A terapia urbana, aplicada neste caso, é exatamente a dinâmica da rua de lazer aos domingos e feriados que o GDF acabou de extinguir, era justo o Viva W.3 que permitia um contato entre o paciente e seus “terapeutas”. A rua de lazer é mais que um lugar de recreação – daí a confusão que, algumas pessoas mal informadas, fazem com o Parque da Cidade. Uma rua normal, durante a semana, é um lugar onde eventualmente encontramos as pessoas, uma rua de lazer potencializa esses encontros – por ser um domingo ou um feriado, as pessoas, em tese, têm mais tempo para marcar de se encontrar, para combinar de andar de bicicleta, têm mais tempo para ficarem juntas – comendo uma tapioca, sentadas num bar, num restaurante. Tenho certeza de que algumas pessoas se sentirão convidadas a comprar coisas num dos supermercados daquela rua, para levar para um piquenique que vai acontecer ali do lado numa das várias praças que estão ladeando a avenida. Rua é isso – é o lugar dos encontros, é onde nós, seres humanos, que somos gregários (vale dizer – que gostamos de andar com os nossos semelhantes) nos encontramos, não só aos domingos e feriados, mas todos os dias!
A rua junta, a rua democratiza, iguala, surpreende, descontrai, diverte. A rua não serve só para ir de um lugar para o outro, para isso tem o Eixão que é uma via expressa e só – há um argumento que não precisaríamos de uma outra rua de lazer já que o Eixão já cumpre esse papel. É preciso lembrar aos desavisados, que mais espaços de lazer são sempre bem-vindos – as cidades no mundo inteiro, no mundo pós-pandemia, estão transformando ruas tradicionais em ruas do lazer, em ruas cicláveis, em ruas 24 horas. Por que não aqui? Rua serve para celebrar, jantar, comprar. Criar lembranças e construir memórias.

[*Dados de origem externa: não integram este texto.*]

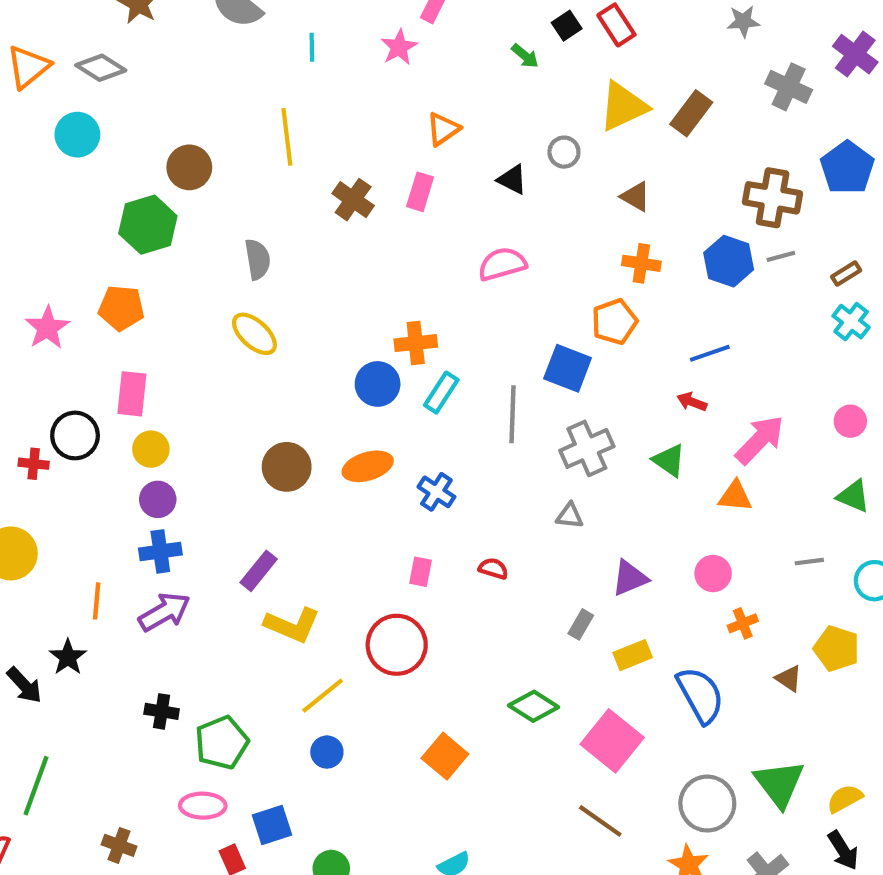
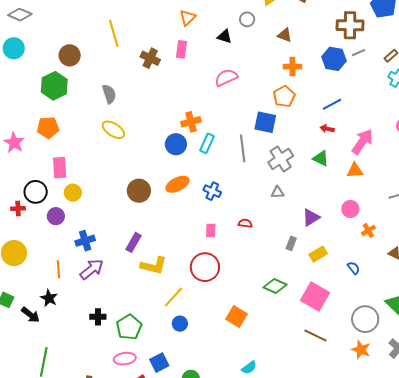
purple circle: (158, 499) -> (56, 216), moved
blue semicircle: (700, 695) -> (354, 268), size x0.5

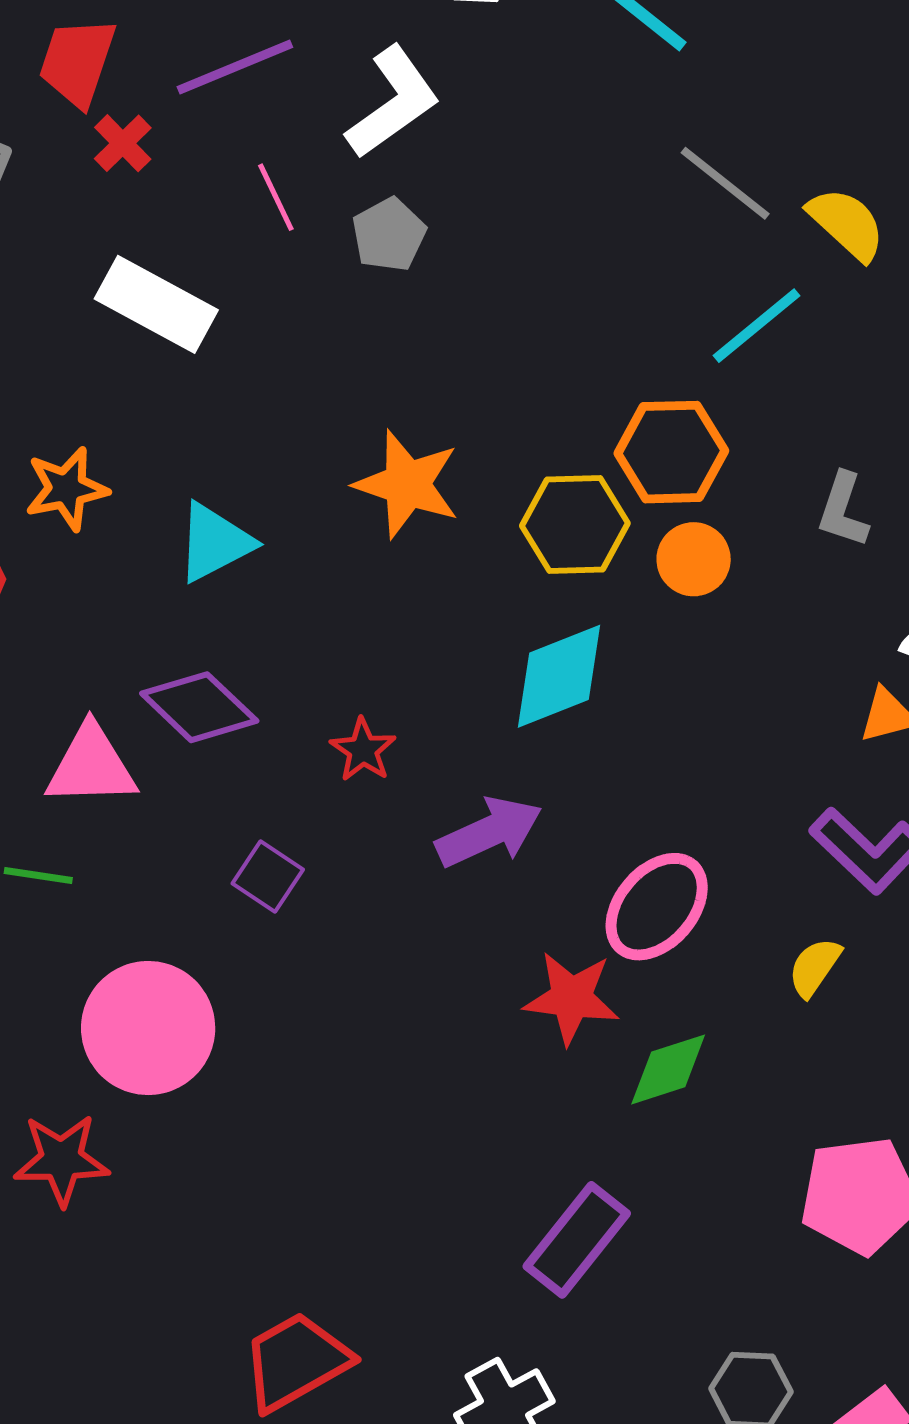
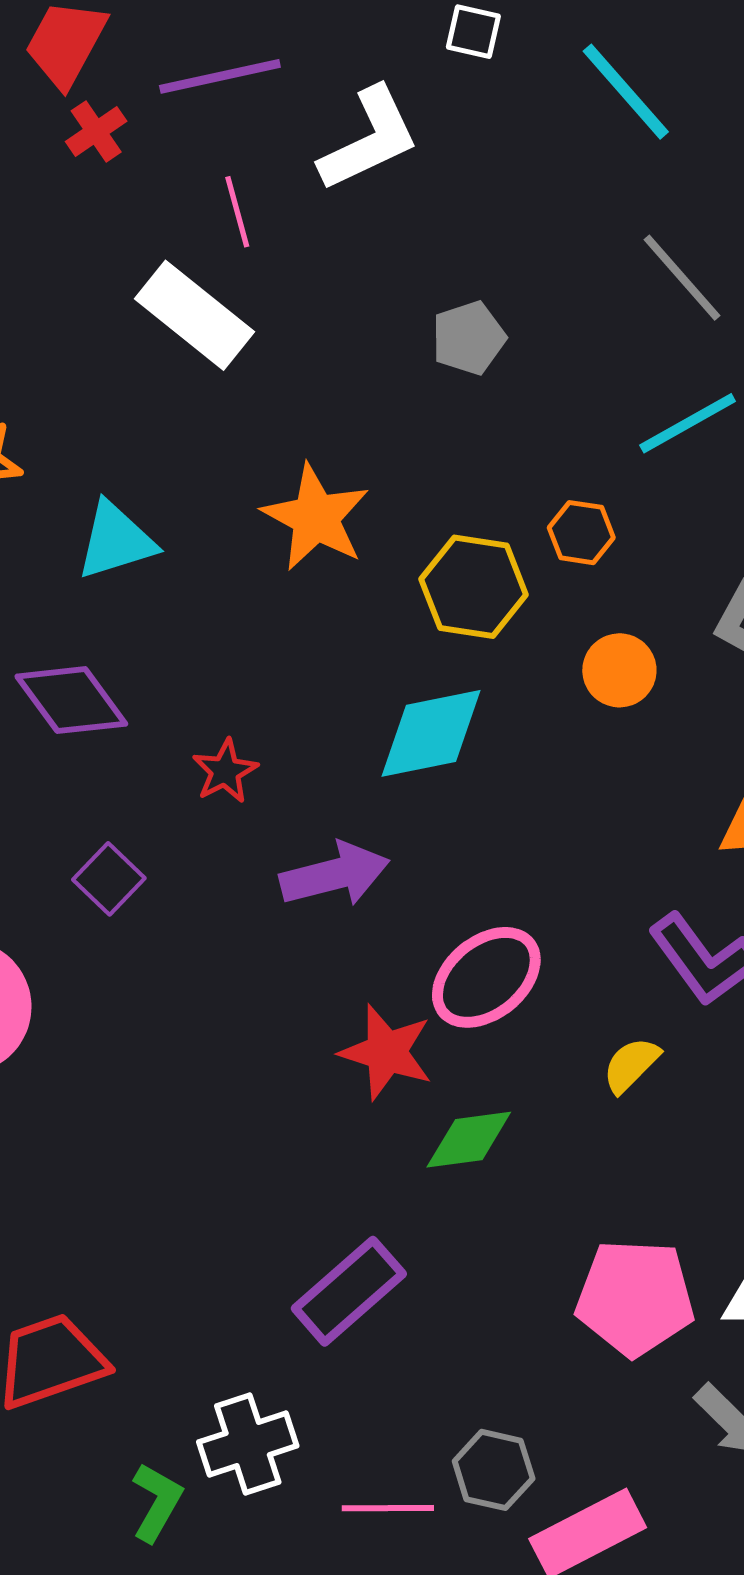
gray pentagon: (389, 235) -> (469, 338), moved
white rectangle: (156, 304) -> (194, 315), moved
orange hexagon: (671, 452) -> (581, 533), size x0.6
orange circle: (694, 559) -> (619, 670), moved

Com a “terapêutica” da rua de lazer se consegue desvendar melhor os conflitos que afligem o paciente. Ela fará, numa espécie de laboratório experimental, com que a gente entenda os transtornos “psicológicos” do enfermo em recuperação. Fará com que “especialistas em rua” – crianças, adultos, adolescentes, idosos, músicos, humoristas, pessoas com cadeiras de roda, empreendedores, comerciantes, enfim, pessoas comuns, “escutem” o paciente e tomem consciência dos seus novos problemas ou novos sintomas. É preciso que aconteça um maior contato sensorial entre o paciente e nós os “terapeutas”, as pessoas comuns enquanto usuárias, empregadores e empregados da rua, para que haja a desejada simbiose. O termo simbiose é proveniente dos étimos gregos sym (junto de) e bios (vida), foi originariamente empregado pelas ciências biológicas para designar uma relação funcional estreita, harmônica e produtiva entre dois organismos que vivem juntos, os quais interagem de modo ativo visando ao proveito mútuo. Aqui, neste caso, as pessoas e a avenida W.3, nós e a rua.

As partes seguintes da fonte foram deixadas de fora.